Work instruction: Return each record exactly as it appears, so that nothing is dropped or altered.

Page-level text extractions
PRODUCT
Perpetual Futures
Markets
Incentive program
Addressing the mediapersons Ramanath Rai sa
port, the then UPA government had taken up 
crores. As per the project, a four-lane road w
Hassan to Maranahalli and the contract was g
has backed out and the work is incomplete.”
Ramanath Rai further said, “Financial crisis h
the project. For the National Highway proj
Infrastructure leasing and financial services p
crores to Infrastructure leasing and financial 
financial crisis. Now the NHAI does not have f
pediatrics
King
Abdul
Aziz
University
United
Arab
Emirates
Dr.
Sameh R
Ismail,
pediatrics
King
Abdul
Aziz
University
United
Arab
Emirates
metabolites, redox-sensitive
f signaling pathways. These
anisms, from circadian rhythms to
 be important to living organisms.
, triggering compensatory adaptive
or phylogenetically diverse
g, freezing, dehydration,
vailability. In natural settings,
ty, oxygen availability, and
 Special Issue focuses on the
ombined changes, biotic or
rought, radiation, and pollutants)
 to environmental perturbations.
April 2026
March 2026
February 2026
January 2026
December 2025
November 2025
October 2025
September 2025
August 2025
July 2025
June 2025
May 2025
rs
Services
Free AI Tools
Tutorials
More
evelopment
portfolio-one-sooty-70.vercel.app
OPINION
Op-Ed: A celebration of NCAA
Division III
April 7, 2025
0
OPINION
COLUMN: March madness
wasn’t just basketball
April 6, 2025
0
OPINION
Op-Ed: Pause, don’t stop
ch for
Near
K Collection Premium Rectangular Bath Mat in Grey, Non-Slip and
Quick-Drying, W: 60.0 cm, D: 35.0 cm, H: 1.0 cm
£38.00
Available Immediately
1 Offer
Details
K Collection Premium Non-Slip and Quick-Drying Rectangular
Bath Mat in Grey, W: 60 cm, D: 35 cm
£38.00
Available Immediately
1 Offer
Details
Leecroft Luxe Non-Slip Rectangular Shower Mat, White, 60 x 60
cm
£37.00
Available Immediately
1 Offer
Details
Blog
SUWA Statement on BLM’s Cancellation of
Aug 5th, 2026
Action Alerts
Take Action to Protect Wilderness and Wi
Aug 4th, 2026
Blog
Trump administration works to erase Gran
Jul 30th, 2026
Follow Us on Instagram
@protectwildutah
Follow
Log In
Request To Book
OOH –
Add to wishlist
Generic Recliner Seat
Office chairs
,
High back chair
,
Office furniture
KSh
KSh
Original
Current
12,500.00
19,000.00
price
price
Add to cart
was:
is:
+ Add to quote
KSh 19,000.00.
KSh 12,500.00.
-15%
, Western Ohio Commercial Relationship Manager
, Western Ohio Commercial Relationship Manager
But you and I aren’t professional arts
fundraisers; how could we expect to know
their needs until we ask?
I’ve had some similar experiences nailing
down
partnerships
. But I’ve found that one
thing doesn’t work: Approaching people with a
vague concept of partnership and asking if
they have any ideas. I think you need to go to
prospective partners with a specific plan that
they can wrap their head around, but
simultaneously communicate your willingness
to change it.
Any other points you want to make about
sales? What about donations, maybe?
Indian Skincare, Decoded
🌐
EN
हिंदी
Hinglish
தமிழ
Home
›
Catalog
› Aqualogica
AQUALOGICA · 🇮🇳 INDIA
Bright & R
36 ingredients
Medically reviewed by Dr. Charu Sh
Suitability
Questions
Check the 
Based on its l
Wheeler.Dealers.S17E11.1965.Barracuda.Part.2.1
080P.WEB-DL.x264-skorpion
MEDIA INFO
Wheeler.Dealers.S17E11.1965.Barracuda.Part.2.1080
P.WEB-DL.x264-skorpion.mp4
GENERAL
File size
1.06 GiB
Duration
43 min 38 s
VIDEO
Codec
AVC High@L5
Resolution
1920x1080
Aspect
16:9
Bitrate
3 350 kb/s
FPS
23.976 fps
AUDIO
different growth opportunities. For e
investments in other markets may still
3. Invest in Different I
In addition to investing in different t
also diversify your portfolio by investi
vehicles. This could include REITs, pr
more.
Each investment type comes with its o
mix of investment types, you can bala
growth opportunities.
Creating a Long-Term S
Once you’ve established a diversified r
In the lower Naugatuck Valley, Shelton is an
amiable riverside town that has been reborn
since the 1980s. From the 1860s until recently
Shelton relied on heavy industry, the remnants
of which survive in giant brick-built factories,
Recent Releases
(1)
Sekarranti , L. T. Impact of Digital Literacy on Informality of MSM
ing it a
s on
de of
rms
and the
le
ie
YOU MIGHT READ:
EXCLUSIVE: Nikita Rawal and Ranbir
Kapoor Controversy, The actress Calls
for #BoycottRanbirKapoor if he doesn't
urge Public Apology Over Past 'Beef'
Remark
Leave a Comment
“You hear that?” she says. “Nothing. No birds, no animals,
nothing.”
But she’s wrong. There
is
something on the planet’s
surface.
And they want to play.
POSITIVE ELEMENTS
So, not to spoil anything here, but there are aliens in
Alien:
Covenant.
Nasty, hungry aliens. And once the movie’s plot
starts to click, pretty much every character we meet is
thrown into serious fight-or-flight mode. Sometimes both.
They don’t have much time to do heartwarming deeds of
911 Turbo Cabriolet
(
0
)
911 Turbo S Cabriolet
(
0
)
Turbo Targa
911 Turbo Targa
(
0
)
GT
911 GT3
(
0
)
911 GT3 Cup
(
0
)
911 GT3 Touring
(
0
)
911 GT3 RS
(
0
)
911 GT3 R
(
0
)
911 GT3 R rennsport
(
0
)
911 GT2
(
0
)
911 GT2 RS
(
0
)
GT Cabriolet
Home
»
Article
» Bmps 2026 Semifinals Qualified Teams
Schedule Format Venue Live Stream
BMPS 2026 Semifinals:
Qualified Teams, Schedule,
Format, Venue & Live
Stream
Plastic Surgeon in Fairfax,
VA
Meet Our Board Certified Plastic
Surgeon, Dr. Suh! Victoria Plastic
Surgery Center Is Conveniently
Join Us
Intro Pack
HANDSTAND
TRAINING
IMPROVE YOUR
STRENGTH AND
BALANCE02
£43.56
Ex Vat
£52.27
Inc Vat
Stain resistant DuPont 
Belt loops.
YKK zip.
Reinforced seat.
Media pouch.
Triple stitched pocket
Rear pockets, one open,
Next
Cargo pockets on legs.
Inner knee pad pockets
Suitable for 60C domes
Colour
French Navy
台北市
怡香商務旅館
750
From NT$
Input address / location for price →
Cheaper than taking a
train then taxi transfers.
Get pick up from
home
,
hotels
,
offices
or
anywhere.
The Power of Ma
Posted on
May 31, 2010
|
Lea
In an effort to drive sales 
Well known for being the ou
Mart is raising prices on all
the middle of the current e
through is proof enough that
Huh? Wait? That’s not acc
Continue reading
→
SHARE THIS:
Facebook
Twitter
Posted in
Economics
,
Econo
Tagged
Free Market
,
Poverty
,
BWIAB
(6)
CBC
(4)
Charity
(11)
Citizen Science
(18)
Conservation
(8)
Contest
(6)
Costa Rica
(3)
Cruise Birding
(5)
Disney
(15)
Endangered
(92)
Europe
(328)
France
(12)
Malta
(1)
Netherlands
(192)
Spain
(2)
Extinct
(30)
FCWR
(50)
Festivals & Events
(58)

Exercise solution:
PRODUCT
Perpetual Futures
Markets
Incentive program
Addressing the mediapersons Ramanath Rai sa
port, the then UPA government had taken up 
crores. As per the project, a four-lane road w
Hassan to Maranahalli and the contract was g
has backed out and the work is incomplete.”
Ramanath Rai further said, “Financial crisis h
the project. For the National Highway proj
Infrastructure leasing and financial services p
crores to Infrastructure leasing and financial 
financial crisis. Now the NHAI does not have f
pediatrics
King
Abdul
Aziz
University
United
Arab
Emirates
Dr.
Sameh R
Ismail,
pediatrics
King
Abdul
Aziz
University
United
Arab
Emirates
metabolites, redox-sensitive
f signaling pathways. These
anisms, from circadian rhythms to
 be important to living organisms.
, triggering compensatory adaptive
or phylogenetically diverse
g, freezing, dehydration,
vailability. In natural settings,
ty, oxygen availability, and
 Special Issue focuses on the
ombined changes, biotic or
rought, radiation, and pollutants)
 to environmental perturbations.
April 2026
March 2026
February 2026
January 2026
December 2025
November 2025
October 2025
September 2025
August 2025
July 2025
June 2025
May 2025
rs
Services
Free AI Tools
Tutorials
More
evelopment
portfolio-one-sooty-70.vercel.app
OPINION
Op-Ed: A celebration of NCAA
Division III
April 7, 2025
0
OPINION
COLUMN: March madness
wasn’t just basketball
April 6, 2025
0
OPINION
Op-Ed: Pause, don’t stop
ch for
Near
K Collection Premium Rectangular Bath Mat in Grey, Non-Slip and
Quick-Drying, W: 60.0 cm, D: 35.0 cm, H: 1.0 cm
£38.00
Available Immediately
1 Offer
Details
K Collection Premium Non-Slip and Quick-Drying Rectangular
Bath Mat in Grey, W: 60 cm, D: 35 cm
£38.00
Available Immediately
1 Offer
Details
Leecroft Luxe Non-Slip Rectangular Shower Mat, White, 60 x 60
cm
£37.00
Available Immediately
1 Offer
Details
Blog
SUWA Statement on BLM’s Cancellation of
Aug 5th, 2026
Action Alerts
Take Action to Protect Wilderness and Wi
Aug 4th, 2026
Blog
Trump administration works to erase Gran
Jul 30th, 2026
Follow Us on Instagram
@protectwildutah
Follow
Log In
Request To Book
OOH –
Add to wishlist
Generic Recliner Seat
Office chairs
,
High back chair
,
Office furniture
KSh
KSh
Original
Current
12,500.00
19,000.00
price
price
Add to cart
was:
is:
+ Add to quote
KSh 19,000.00.
KSh 12,500.00.
-15%
, Western Ohio Commercial Relationship Manager
, Western Ohio Commercial Relationship Manager
But you and I aren’t professional arts
fundraisers; how could we expect to know
their needs until we ask?
I’ve had some similar experiences nailing
down
partnerships
. But I’ve found that one
thing doesn’t work: Approaching people with a
vague concept of partnership and asking if
they have any ideas. I think you need to go to
prospective partners with a specific plan that
they can wrap their head around, but
simultaneously communicate your willingness
to change it.
Any other points you want to make about
sales? What about donations, maybe?
Indian Skincare, Decoded
🌐
EN
हिंदी
Hinglish
தமிழ
Home
›
Catalog
› Aqualogica
AQUALOGICA · 🇮🇳 INDIA
Bright & R
36 ingredients
Medically reviewed by Dr. Charu Sh
Suitability
Questions
Check the 
Based on its l
Wheeler.Dealers.S17E11.1965.Barracuda.Part.2.1
080P.WEB-DL.x264-skorpion
MEDIA INFO
Wheeler.Dealers.S17E11.1965.Barracuda.Part.2.1080
P.WEB-DL.x264-skorpion.mp4
GENERAL
File size
1.06 GiB
Duration
43 min 38 s
VIDEO
Codec
AVC High@L5
Resolution
1920x1080
Aspect
16:9
Bitrate
3 350 kb/s
FPS
23.976 fps
AUDIO
different growth opportunities. For e
investments in other markets may still
3. Invest in Different I
In addition to investing in different t
also diversify your portfolio by investi
vehicles. This could include REITs, pr
more.
Each investment type comes with its o
mix of investment types, you can bala
growth opportunities.
Creating a Long-Term S
Once you’ve established a diversified r
In the lower Naugatuck Valley, Shelton is an
amiable riverside town that has been reborn
since the 1980s. From the 1860s until recently
Shelton relied on heavy industry, the remnants
of which survive in giant brick-built factories,
Recent Releases
(1)
Sekarranti , L. T. Impact of Digital Literacy on Informality of MSM
ing it a
s on
de of
rms
and the
le
ie
YOU MIGHT READ:
EXCLUSIVE: Nikita Rawal and Ranbir
Kapoor Controversy, The actress Calls
for #BoycottRanbirKapoor if he doesn't
urge Public Apology Over Past 'Beef'
Remark
Leave a Comment
“You hear that?” she says. “Nothing. No birds, no animals,
nothing.”
But she’s wrong. There
is
something on the planet’s
surface.
And they want to play.
POSITIVE ELEMENTS
So, not to spoil anything here, but there are aliens in
Alien:
Covenant.
Nasty, hungry aliens. And once the movie’s plot
starts to click, pretty much every character we meet is
thrown into serious fight-or-flight mode. Sometimes both.
They don’t have much time to do heartwarming deeds of
911 Turbo Cabriolet
(
0
)
911 Turbo S Cabriolet
(
0
)
Turbo Targa
911 Turbo Targa
(
0
)
GT
911 GT3
(
0
)
911 GT3 Cup
(
0
)
911 GT3 Touring
(
0
)
911 GT3 RS
(
0
)
911 GT3 R
(
0
)
911 GT3 R rennsport
(
0
)
911 GT2
(
0
)
911 GT2 RS
(
0
)
GT Cabriolet
Home
»
Article
» Bmps 2026 Semifinals Qualified Teams
Schedule Format Venue Live Stream
BMPS 2026 Semifinals:
Qualified Teams, Schedule,
Format, Venue & Live
Stream
Plastic Surgeon in Fairfax,
VA
Meet Our Board Certified Plastic
Surgeon, Dr. Suh! Victoria Plastic
Surgery Center Is Conveniently
Join Us
Intro Pack
HANDSTAND
TRAINING
IMPROVE YOUR
STRENGTH AND
BALANCE02
£43.56
Ex Vat
£52.27
Inc Vat
Stain resistant DuPont 
Belt loops.
YKK zip.
Reinforced seat.
Media pouch.
Triple stitched pocket
Rear pockets, one open,
Next
Cargo pockets on legs.
Inner knee pad pockets
Suitable for 60C domes
Colour
French Navy
台北市
怡香商務旅館
750
From NT$
Input address / location for price →
Cheaper than taking a
train then taxi transfers.
Get pick up from
home
,
hotels
,
offices
or
anywhere.
The Power of Ma
Posted on
May 31, 2010
|
Lea
In an effort to drive sales 
Well known for being the ou
Mart is raising prices on all
the middle of the current e
through is proof enough that
Huh? Wait? That’s not acc
Continue reading
→
SHARE THIS:
Facebook
Twitter
Posted in
Economics
,
Econo
Tagged
Free Market
,
Poverty
,
BWIAB
(6)
CBC
(4)
Charity
(11)
Citizen Science
(18)
Conservation
(8)
Contest
(6)
Costa Rica
(3)
Cruise Birding
(5)
Disney
(15)
Endangered
(92)
Europe
(328)
France
(12)
Malta
(1)
Netherlands
(192)
Spain
(2)
Extinct
(30)
FCWR
(50)
Festivals & Events
(58)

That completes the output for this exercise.